___ SOURCE RECORDS

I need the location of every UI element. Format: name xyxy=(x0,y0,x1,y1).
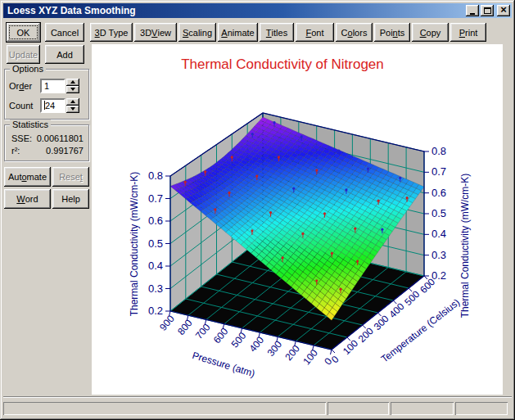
close-button[interactable]: × xyxy=(497,5,510,16)
toolbar-button-copy[interactable]: Copy xyxy=(412,23,449,42)
order-value: 1 xyxy=(44,81,49,91)
options-group-label: Options xyxy=(10,64,46,74)
count-label: Count xyxy=(9,101,40,111)
statistics-group-label: Statistics xyxy=(10,120,51,129)
toolbar-button-colors[interactable]: Colors xyxy=(336,23,373,42)
toolbar-button-titles[interactable]: Titles xyxy=(260,23,294,42)
toolbar-button-font[interactable]: Font xyxy=(296,23,334,42)
r2-row: r²: 0.991767 xyxy=(11,146,84,156)
statistics-group: Statistics SSE: 0.00611801 r²: 0.991767 xyxy=(4,124,89,161)
app-window: Loess XYZ Data Smoothing × 3D Type3D Vie… xyxy=(0,0,515,420)
toolbar-button-3d-type[interactable]: 3D Type xyxy=(90,23,133,42)
close-icon: × xyxy=(500,6,507,14)
minimize-icon xyxy=(470,8,475,15)
order-spinner xyxy=(66,79,79,93)
statusbar-panel-2 xyxy=(328,402,389,415)
maximize-button[interactable] xyxy=(481,5,494,16)
statusbar-panel-4 xyxy=(455,402,508,415)
count-value: 24 xyxy=(45,101,55,111)
count-spin-down-button[interactable] xyxy=(66,106,79,113)
sse-row: SSE: 0.00611801 xyxy=(11,133,84,143)
r2-value: 0.991767 xyxy=(46,146,84,156)
statusbar-panel-1 xyxy=(3,402,326,415)
count-spin-up-button[interactable] xyxy=(66,98,79,106)
arrow-up-icon xyxy=(70,100,75,103)
toolbar-button-print[interactable]: Print xyxy=(450,23,486,42)
toolbar-button-points[interactable]: Points xyxy=(374,23,410,42)
arrow-down-icon xyxy=(70,88,75,91)
toolbar: 3D Type3D ViewScalingAnimateTitlesFontCo… xyxy=(90,23,486,42)
toolbar-button-3d-view[interactable]: 3D View xyxy=(134,23,177,42)
options-group: Options Order1Count24 xyxy=(4,69,89,120)
update-button[interactable]: Update xyxy=(7,45,40,64)
cancel-button[interactable]: Cancel xyxy=(45,23,84,42)
minimize-button[interactable] xyxy=(466,5,479,16)
word-button[interactable]: Word xyxy=(4,189,51,209)
count-field[interactable]: 24 xyxy=(40,98,66,113)
count-row: Count24 xyxy=(9,97,86,113)
arrow-up-icon xyxy=(70,80,75,84)
statusbar-panel-3 xyxy=(391,402,454,415)
titlebar-buttons: × xyxy=(466,5,512,16)
sse-label: SSE: xyxy=(11,133,32,143)
window-title: Loess XYZ Data Smoothing xyxy=(7,5,136,16)
r2-label: r²: xyxy=(11,146,20,156)
toolbar-button-scaling[interactable]: Scaling xyxy=(178,23,216,42)
reset-button[interactable]: Reset xyxy=(52,167,89,187)
order-spin-down-button[interactable] xyxy=(66,86,79,93)
statusbar xyxy=(3,400,512,417)
chart-panel xyxy=(92,44,503,395)
statusbar-divider xyxy=(3,396,512,398)
automate-button[interactable]: Automate xyxy=(4,167,51,187)
count-spinner xyxy=(66,98,79,113)
arrow-down-icon xyxy=(70,107,75,111)
toolbar-button-animate[interactable]: Animate xyxy=(218,23,258,42)
order-spin-up-button[interactable] xyxy=(66,79,79,86)
titlebar[interactable]: Loess XYZ Data Smoothing × xyxy=(3,3,512,18)
help-button[interactable]: Help xyxy=(52,189,89,209)
order-row: Order1 xyxy=(9,78,86,93)
order-field[interactable]: 1 xyxy=(40,79,66,93)
maximize-icon xyxy=(484,7,491,14)
sse-value: 0.00611801 xyxy=(37,133,84,143)
ok-button[interactable]: OK xyxy=(7,23,40,42)
add-button[interactable]: Add xyxy=(45,45,84,64)
order-label: Order xyxy=(9,81,40,91)
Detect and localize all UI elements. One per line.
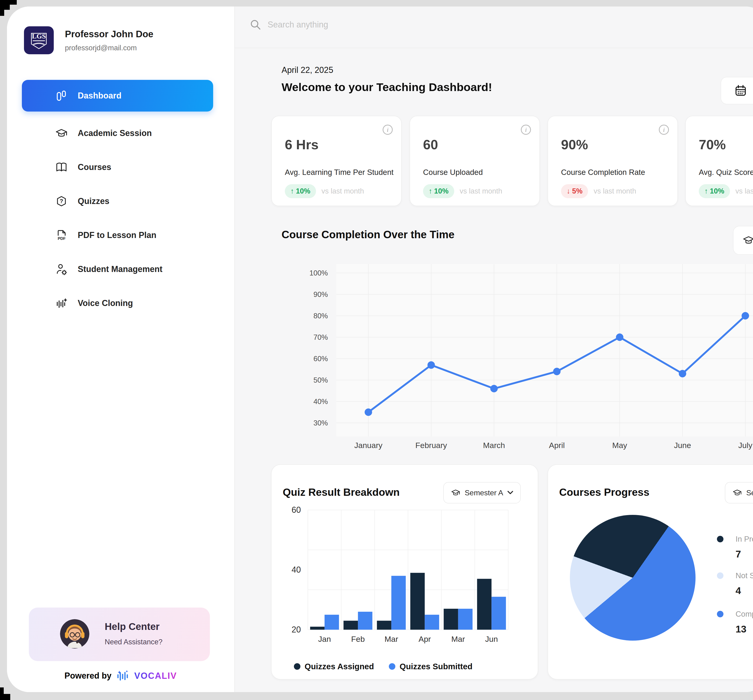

______

Your reply should repeat the entries above exactly, leaving the pictures out.

PROBLEM SOLUTION:
I need the location of every UI element. Format: name xyxy=(x0,y0,x1,y1).
close-button[interactable]: × xyxy=(497,5,510,16)
toolbar-button-copy[interactable]: Copy xyxy=(412,23,449,42)
order-value: 1 xyxy=(44,81,49,91)
options-group-label: Options xyxy=(10,64,46,74)
count-label: Count xyxy=(9,101,40,111)
statistics-group-label: Statistics xyxy=(10,120,51,129)
toolbar-button-colors[interactable]: Colors xyxy=(336,23,373,42)
toolbar-button-titles[interactable]: Titles xyxy=(260,23,294,42)
toolbar-button-font[interactable]: Font xyxy=(296,23,334,42)
r2-row: r²: 0.991767 xyxy=(11,146,84,156)
statistics-group: Statistics SSE: 0.00611801 r²: 0.991767 xyxy=(4,124,89,161)
app-window: Loess XYZ Data Smoothing × 3D Type3D Vie… xyxy=(0,0,515,420)
toolbar-button-3d-type[interactable]: 3D Type xyxy=(90,23,133,42)
close-icon: × xyxy=(500,6,507,14)
minimize-icon xyxy=(470,8,475,15)
order-spinner xyxy=(66,79,79,93)
statusbar-panel-2 xyxy=(328,402,389,415)
maximize-button[interactable] xyxy=(481,5,494,16)
statusbar-panel-4 xyxy=(455,402,508,415)
count-value: 24 xyxy=(45,101,55,111)
count-spin-down-button[interactable] xyxy=(66,106,79,113)
sse-row: SSE: 0.00611801 xyxy=(11,133,84,143)
r2-value: 0.991767 xyxy=(46,146,84,156)
statusbar-panel-1 xyxy=(3,402,326,415)
count-spin-up-button[interactable] xyxy=(66,98,79,106)
arrow-up-icon xyxy=(70,100,75,103)
toolbar-button-print[interactable]: Print xyxy=(450,23,486,42)
toolbar-button-points[interactable]: Points xyxy=(374,23,410,42)
arrow-down-icon xyxy=(70,88,75,91)
toolbar: 3D Type3D ViewScalingAnimateTitlesFontCo… xyxy=(90,23,486,42)
toolbar-button-3d-view[interactable]: 3D View xyxy=(134,23,177,42)
options-group: Options Order1Count24 xyxy=(4,69,89,120)
update-button[interactable]: Update xyxy=(7,45,40,64)
cancel-button[interactable]: Cancel xyxy=(45,23,84,42)
minimize-button[interactable] xyxy=(466,5,479,16)
word-button[interactable]: Word xyxy=(4,189,51,209)
count-field[interactable]: 24 xyxy=(40,98,66,113)
count-row: Count24 xyxy=(9,97,86,113)
arrow-up-icon xyxy=(70,80,75,84)
statusbar-panel-3 xyxy=(391,402,454,415)
titlebar-buttons: × xyxy=(466,5,512,16)
sse-label: SSE: xyxy=(11,133,32,143)
window-title: Loess XYZ Data Smoothing xyxy=(7,5,136,16)
r2-label: r²: xyxy=(11,146,20,156)
toolbar-button-scaling[interactable]: Scaling xyxy=(178,23,216,42)
reset-button[interactable]: Reset xyxy=(52,167,89,187)
order-spin-down-button[interactable] xyxy=(66,86,79,93)
statusbar xyxy=(3,400,512,417)
chart-panel xyxy=(92,44,503,395)
statusbar-divider xyxy=(3,396,512,398)
automate-button[interactable]: Automate xyxy=(4,167,51,187)
count-spinner xyxy=(66,98,79,113)
arrow-down-icon xyxy=(70,107,75,111)
toolbar-button-animate[interactable]: Animate xyxy=(218,23,258,42)
order-spin-up-button[interactable] xyxy=(66,79,79,86)
titlebar[interactable]: Loess XYZ Data Smoothing × xyxy=(3,3,512,18)
help-button[interactable]: Help xyxy=(52,189,89,209)
order-row: Order1 xyxy=(9,78,86,93)
order-field[interactable]: 1 xyxy=(40,79,66,93)
maximize-icon xyxy=(484,7,491,14)
sse-value: 0.00611801 xyxy=(37,133,84,143)
ok-button[interactable]: OK xyxy=(7,23,40,42)
add-button[interactable]: Add xyxy=(45,45,84,64)
order-label: Order xyxy=(9,81,40,91)
Detect and localize all UI elements. One per line.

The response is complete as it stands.